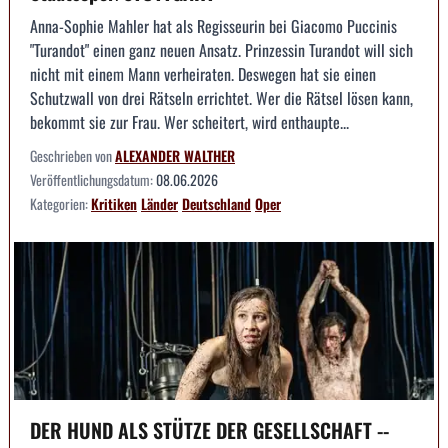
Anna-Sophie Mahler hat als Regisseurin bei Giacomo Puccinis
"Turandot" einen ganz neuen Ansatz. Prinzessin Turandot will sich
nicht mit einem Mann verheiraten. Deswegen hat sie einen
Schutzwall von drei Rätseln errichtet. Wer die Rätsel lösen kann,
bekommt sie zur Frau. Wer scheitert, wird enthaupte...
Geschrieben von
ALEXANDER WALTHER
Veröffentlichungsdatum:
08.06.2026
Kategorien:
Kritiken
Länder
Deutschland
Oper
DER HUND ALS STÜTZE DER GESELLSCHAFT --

---

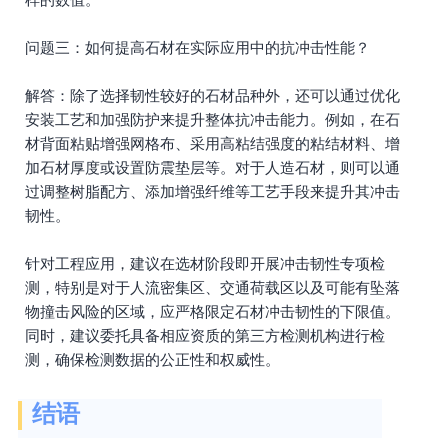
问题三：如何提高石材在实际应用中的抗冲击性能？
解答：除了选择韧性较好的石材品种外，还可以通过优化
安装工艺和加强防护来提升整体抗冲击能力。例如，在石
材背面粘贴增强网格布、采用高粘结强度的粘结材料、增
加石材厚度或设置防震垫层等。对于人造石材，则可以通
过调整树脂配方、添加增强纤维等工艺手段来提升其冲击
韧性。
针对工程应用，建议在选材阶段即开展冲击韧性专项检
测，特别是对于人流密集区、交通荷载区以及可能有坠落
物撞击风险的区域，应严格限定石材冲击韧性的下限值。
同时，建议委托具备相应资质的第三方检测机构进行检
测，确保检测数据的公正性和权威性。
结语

---

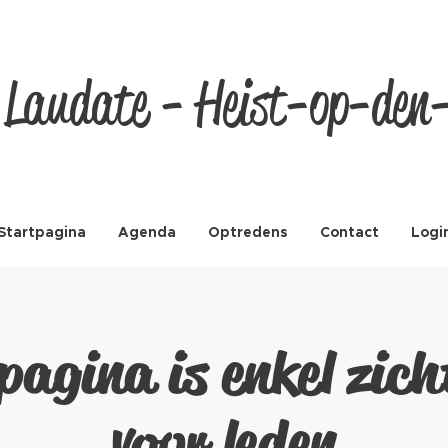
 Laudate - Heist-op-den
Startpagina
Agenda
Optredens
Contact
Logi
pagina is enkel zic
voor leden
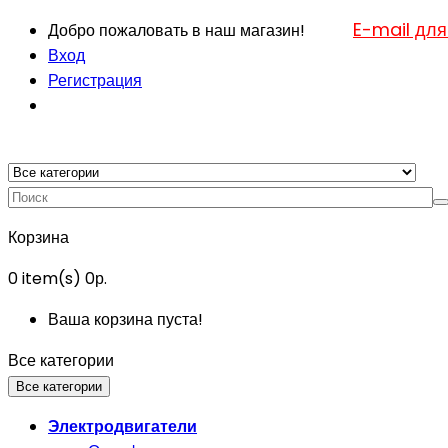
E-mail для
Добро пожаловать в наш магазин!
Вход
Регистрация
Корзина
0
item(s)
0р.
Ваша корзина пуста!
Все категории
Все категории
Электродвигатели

---

§ TO DO
Reprint exactly the lines above that start at the one with "Schutzwall von drei" and end at the one with "DER HUND ALS", keeping both and adding none.

§ EXERCISE RESPONSE
Schutzwall von drei Rätseln errichtet. Wer die Rätsel lösen kann,
bekommt sie zur Frau. Wer scheitert, wird enthaupte...
Geschrieben von
ALEXANDER WALTHER
Veröffentlichungsdatum:
08.06.2026
Kategorien:
Kritiken
Länder
Deutschland
Oper
DER HUND ALS STÜTZE DER GESELLSCHAFT --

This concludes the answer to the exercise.